Kansas is one of the country’s largest producers of beef, accounting for 11% of the nation’s total. Many of the state’s ranchers today carry on a family tradition, like our member Jean. She is a fourth generation rancher. Jean and her family grow their own feed, raising alfalfa, brome, teff and prairie hay.
Here are some views from her operation in the Flint Hills of Kansas. Also, check out some interesting facts below from the Kansas Livestock Association about modern beef production.
Facts from the Kansas Livestock Association:
Have corporations replaced family farmers?
No. In fact, more than 97 percent of U.S. beef cattle farms and ranches are family farms. Also, most beef cattle operations are smaller than you might think; according to the U.S. Department of Agriculture, the typical herd of beef cattle in the U.S. is only 50 animals.
Is corn an unnatural diet for cattle? Is it only fed to cattle because it’s cheap?
No. Cattle can get the nutrients they need from eating a wide range of plants, including a variety of grains and grasses. Most beef raised in the United States comes from grain-finished cattle, which spend most of their lives on pasture eating grass before going to a feedlot for four to six months. While at a feedlot, cattle are fed a combination of grain and hay formulated by a professional nutritionist to ensure a well-balanced and nutritious diet.
Grain feeding isn’t new, it’s just more sophisticated. In the United States, cattle have been fed grain for at least 200 years. Cattle are fed grains like corn because they are nutritious, energy-rich, and can be stored for use throughout the year. Since grass doesn’t grow year-round in most of the United States, feeding grains like corn to cattle help farmers and ranchers raise a consistent, year-round supply of great-tasting beef.
Did feedlots and modern beef production methods encourage the emergence of E. coli O157:H7 as a foodborne illness?
No. Bacteria like E. coli are found naturally in the environment and in the intestinal tracts of healthy animals whether in a feedlot or grazing on pasture. Research to date has not found a significant difference in the likelihood of cattle to carry E. coli between those on pasture or in feedlots.

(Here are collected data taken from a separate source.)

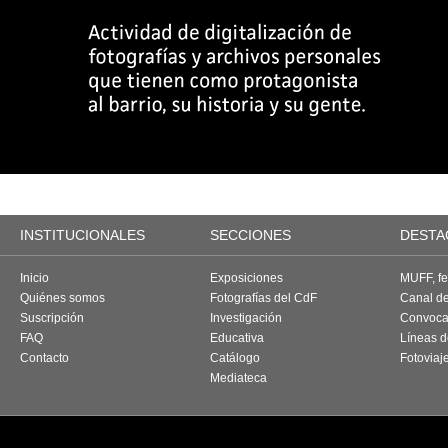
INSTITUCIONALES
SECCIONES
DESTA
Inicio
Exposiciones
MUFF, fes
Quiénes somos
Fotografías del CdF
Canal d
Suscripción
Investigación
Convoca
FAQ
Educativa
Líneas d
Contacto
Catálogo
Fotoviaj
Mediateca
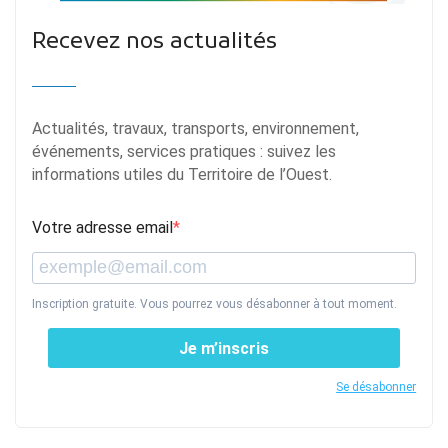
Recevez nos actualités
Actualités, travaux, transports, environnement,
événements, services pratiques : suivez les
informations utiles du Territoire de l’Ouest.
Votre adresse email
Inscription gratuite. Vous pourrez vous désabonner à tout moment.
Je m’inscris
Se désabonner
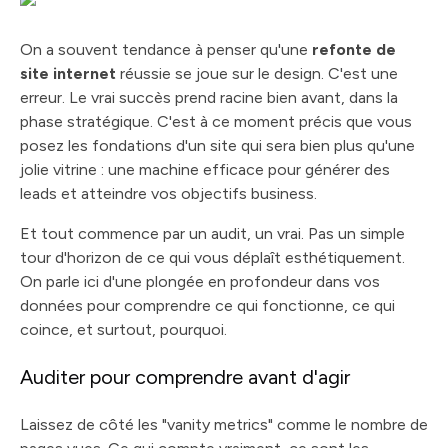
On a souvent tendance à penser qu'une
refonte de
site internet
réussie se joue sur le design. C'est une
erreur. Le vrai succès prend racine bien avant, dans la
phase stratégique. C'est à ce moment précis que vous
posez les fondations d'un site qui sera bien plus qu'une
jolie vitrine : une machine efficace pour générer des
leads et atteindre vos objectifs business.
Et tout commence par un audit, un vrai. Pas un simple
tour d'horizon de ce qui vous déplaît esthétiquement.
On parle ici d'une plongée en profondeur dans vos
données pour comprendre ce qui fonctionne, ce qui
coince, et surtout, pourquoi.
Auditer pour comprendre avant d'agir
Laissez de côté les "vanity metrics" comme le nombre de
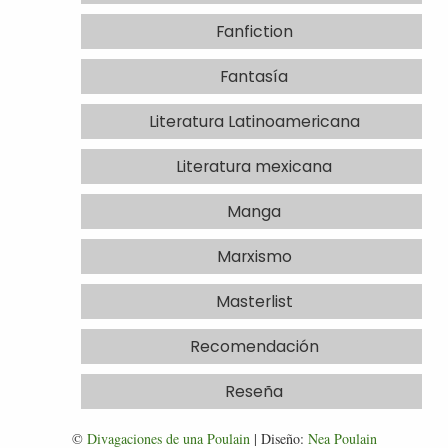
Fanfiction
Fantasía
Literatura Latinoamericana
Literatura mexicana
Manga
Marxismo
Masterlist
Recomendación
Reseña
©
Divagaciones de una Poulain
| Diseño:
Nea Poulain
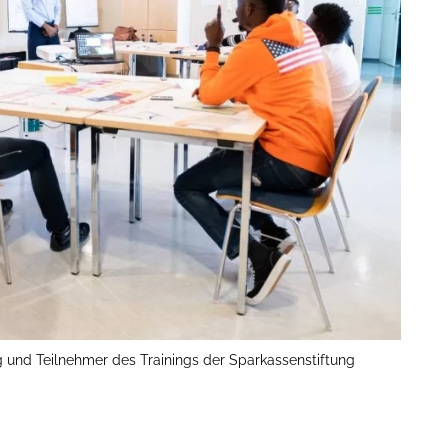
und Teilnehmer des Trainings der Sparkassenstiftung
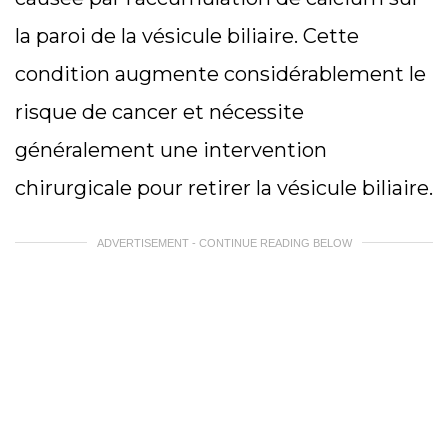
la paroi de la vésicule biliaire. Cette
condition augmente considérablement le
risque de cancer et nécessite
généralement une intervention
chirurgicale pour retirer la vésicule biliaire.
ADVERTISEMENT - CONTINUE READING BELOW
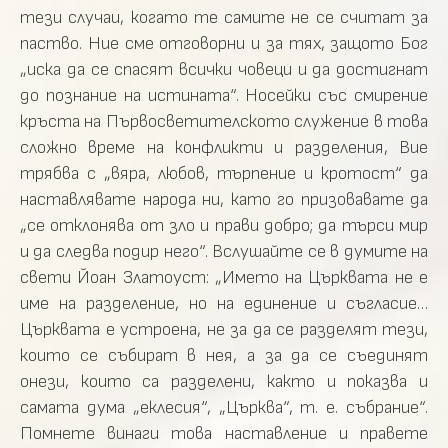
тези случаи, когато те самите не се считат за
паство. Ние сме отговорни и за тях, защото Бог
„иска да се спасят всички човеци и да достигнат
до познание на истината“. Носейки със смирение
кръста на Първосветителското служение в това
сложно време на конфликти и разделения, Вие
трябва с „вяра, любов, търпение и кротост“ да
наставлявате народа ни, като го призовавате да
„се отклонява от зло и прави добро; да търси мир
и да следва подир него“. Вслушайте се в думите на
свети Йоан Златоуст: „Името на Църквата не е
име на разделение, но на единение и съгласие…
Църквата е устроена, не за да се разделят тези,
които се събират в нея, а за да се съединят
онези, които са разделени, както и показва и
самата дума „еклесия“, „Църква“, т. е. събрание“.
Помнете винаги това наставление и правете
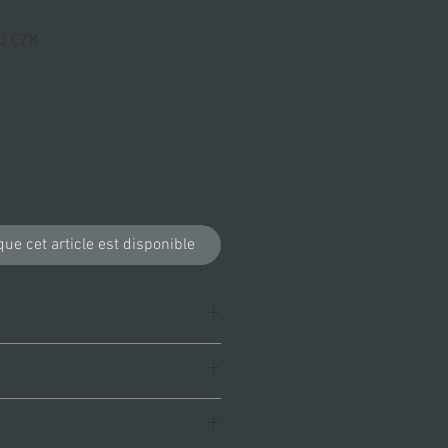
Prix
0 CZK
l
promotionnel
que cet article est disponible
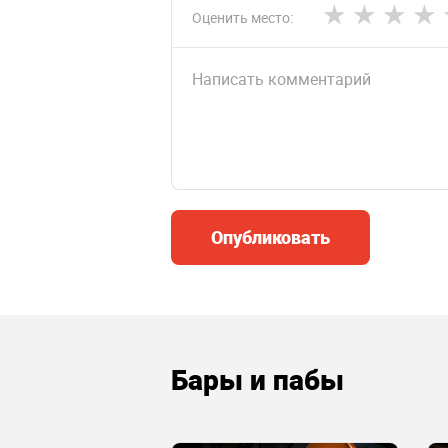
Оценить место:
Опубликовать
Бары и пабы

Today, the scientifically-validated safety practices included in modern beef production methods coupled with strict government requirements allow us to control foodborne pathogens in the beef supply more effectively than ever. The beef industry continues to invest millions of dollars in developing new technologies with the goal of eliminating foodborne illness.
Is organic or natural beef safer than conventionally produced beef?
All beef, regardless of production method, is safe, wholesome and nutritious. The beef industry provides consumers with healthy choices including conventional, natural, organic and grass-fed.